(What is required)
The entries below need to be transcribed exactly, without their images.

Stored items
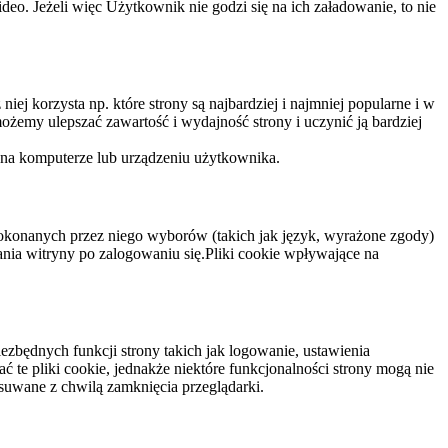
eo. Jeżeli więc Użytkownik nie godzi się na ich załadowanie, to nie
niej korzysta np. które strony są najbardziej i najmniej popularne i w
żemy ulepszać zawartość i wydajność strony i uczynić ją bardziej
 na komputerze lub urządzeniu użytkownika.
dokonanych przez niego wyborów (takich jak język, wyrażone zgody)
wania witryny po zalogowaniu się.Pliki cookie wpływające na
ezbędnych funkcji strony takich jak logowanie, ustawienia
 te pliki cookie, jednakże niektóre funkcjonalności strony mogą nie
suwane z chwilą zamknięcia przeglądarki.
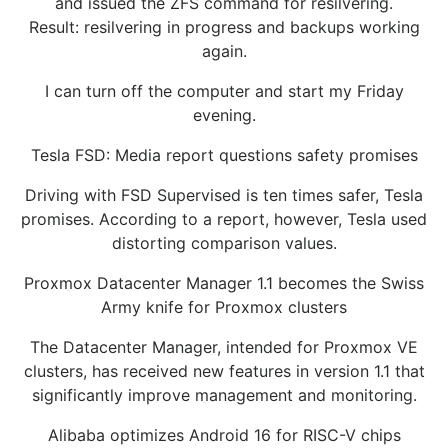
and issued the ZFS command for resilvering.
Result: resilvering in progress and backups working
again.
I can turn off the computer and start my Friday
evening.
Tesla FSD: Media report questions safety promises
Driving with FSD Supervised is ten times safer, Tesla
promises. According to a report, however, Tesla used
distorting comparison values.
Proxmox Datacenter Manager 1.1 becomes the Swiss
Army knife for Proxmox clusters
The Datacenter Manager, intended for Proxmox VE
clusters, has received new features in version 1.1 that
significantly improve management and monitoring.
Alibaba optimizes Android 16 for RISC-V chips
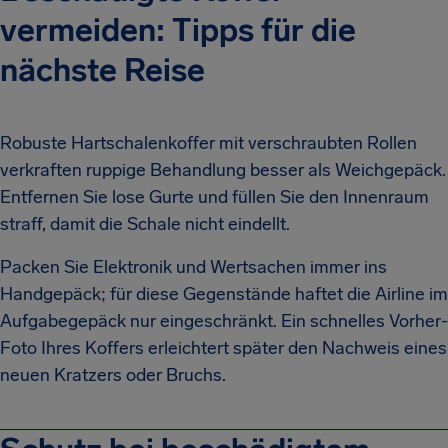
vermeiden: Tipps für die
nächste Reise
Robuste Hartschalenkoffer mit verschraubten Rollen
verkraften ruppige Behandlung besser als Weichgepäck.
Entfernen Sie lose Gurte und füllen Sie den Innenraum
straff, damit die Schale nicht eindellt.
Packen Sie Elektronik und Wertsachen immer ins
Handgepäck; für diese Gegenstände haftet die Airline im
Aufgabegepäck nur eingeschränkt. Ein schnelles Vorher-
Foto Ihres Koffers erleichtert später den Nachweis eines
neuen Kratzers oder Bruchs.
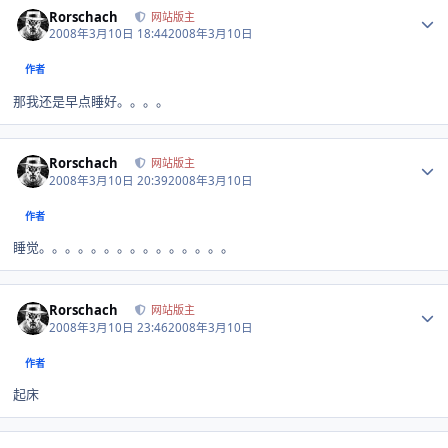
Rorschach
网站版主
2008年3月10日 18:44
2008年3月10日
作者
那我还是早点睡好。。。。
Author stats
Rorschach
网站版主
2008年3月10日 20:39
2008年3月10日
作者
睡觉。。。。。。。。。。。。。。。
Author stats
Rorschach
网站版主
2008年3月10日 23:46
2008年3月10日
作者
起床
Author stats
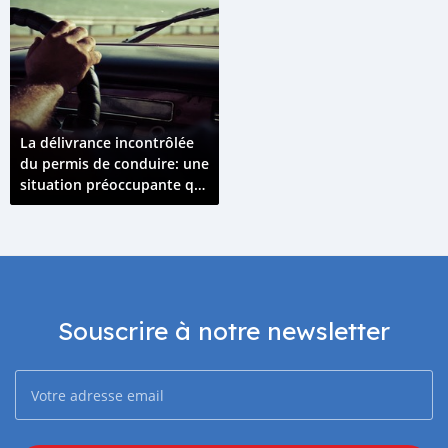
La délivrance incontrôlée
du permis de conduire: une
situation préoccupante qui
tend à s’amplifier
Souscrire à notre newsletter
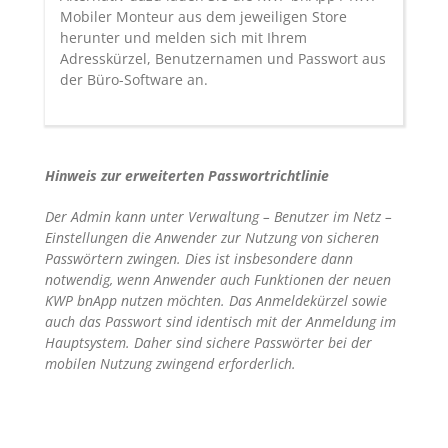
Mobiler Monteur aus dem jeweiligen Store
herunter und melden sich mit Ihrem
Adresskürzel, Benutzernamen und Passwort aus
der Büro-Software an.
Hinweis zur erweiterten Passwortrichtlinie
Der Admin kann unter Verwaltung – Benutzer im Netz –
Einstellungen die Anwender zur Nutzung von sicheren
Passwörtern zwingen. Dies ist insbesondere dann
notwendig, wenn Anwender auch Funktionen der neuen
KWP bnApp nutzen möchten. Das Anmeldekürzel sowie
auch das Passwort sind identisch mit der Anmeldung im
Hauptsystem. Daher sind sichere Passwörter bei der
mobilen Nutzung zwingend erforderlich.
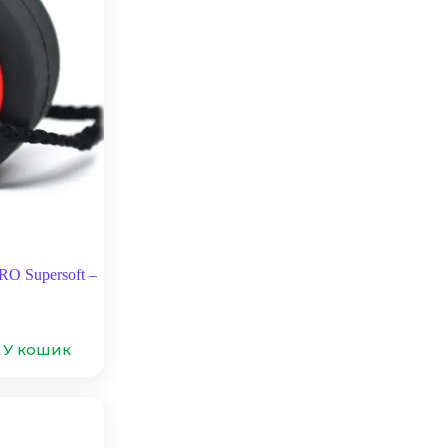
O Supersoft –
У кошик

(Answer to this task)
eo. Jeżeli więc Użytkownik nie godzi się na ich załadowanie, to nie
niej korzysta np. które strony są najbardziej i najmniej popularne i w
żemy ulepszać zawartość i wydajność strony i uczynić ją bardziej
 na komputerze lub urządzeniu użytkownika.
dokonanych przez niego wyborów (takich jak język, wyrażone zgody)
wania witryny po zalogowaniu się.Pliki cookie wpływające na
ezbędnych funkcji strony takich jak logowanie, ustawienia
 te pliki cookie, jednakże niektóre funkcjonalności strony mogą nie
suwane z chwilą zamknięcia przeglądarki.
and issued the ZFS command for resilvering.
Result: resilvering in progress and backups working
again.
I can turn off the computer and start my Friday
evening.
Tesla FSD: Media report questions safety promises
Driving with FSD Supervised is ten times safer, Tesla
promises. According to a report, however, Tesla used
distorting comparison values.
Proxmox Datacenter Manager 1.1 becomes the Swiss
Army knife for Proxmox clusters
The Datacenter Manager, intended for Proxmox VE
clusters, has received new features in version 1.1 that
significantly improve management and monitoring.
Alibaba optimizes Android 16 for RISC-V chips
vermeiden: Tipps für die
nächste Reise
Robuste Hartschalenkoffer mit verschraubten Rollen
verkraften ruppige Behandlung besser als Weichgepäck.
Entfernen Sie lose Gurte und füllen Sie den Innenraum
straff, damit die Schale nicht eindellt.
Packen Sie Elektronik und Wertsachen immer ins
Handgepäck; für diese Gegenstände haftet die Airline im
Aufgabegepäck nur eingeschränkt. Ein schnelles Vorher-
Foto Ihres Koffers erleichtert später den Nachweis eines
neuen Kratzers oder Bruchs.
Rorschach
网站版主
2008年3月10日 18:44
2008年3月10日
作者
那我还是早点睡好。。。。
Author stats
Rorschach
网站版主
2008年3月10日 20:39
2008年3月10日
作者
睡觉。。。。。。。。。。。。。。。
Author stats
Rorschach
网站版主
2008年3月10日 23:46
2008年3月10日
作者
起床
Author stats
La délivrance incontrôlée
du permis de conduire: une
situation préoccupante qui
tend à s’amplifier
Souscrire à notre newsletter
Mobiler Monteur aus dem jeweiligen Store
herunter und melden sich mit Ihrem
Adresskürzel, Benutzernamen und Passwort aus
der Büro-Software an.
Hinweis zur erweiterten Passwortrichtlinie
Der Admin kann unter Verwaltung – Benutzer im Netz –
Einstellungen die Anwender zur Nutzung von sicheren
Passwörtern zwingen. Dies ist insbesondere dann
notwendig, wenn Anwender auch Funktionen der neuen
KWP bnApp nutzen möchten. Das Anmeldekürzel sowie
auch das Passwort sind identisch mit der Anmeldung im
Hauptsystem. Daher sind sichere Passwörter bei der
mobilen Nutzung zwingend erforderlich.
O Supersoft –
У кошик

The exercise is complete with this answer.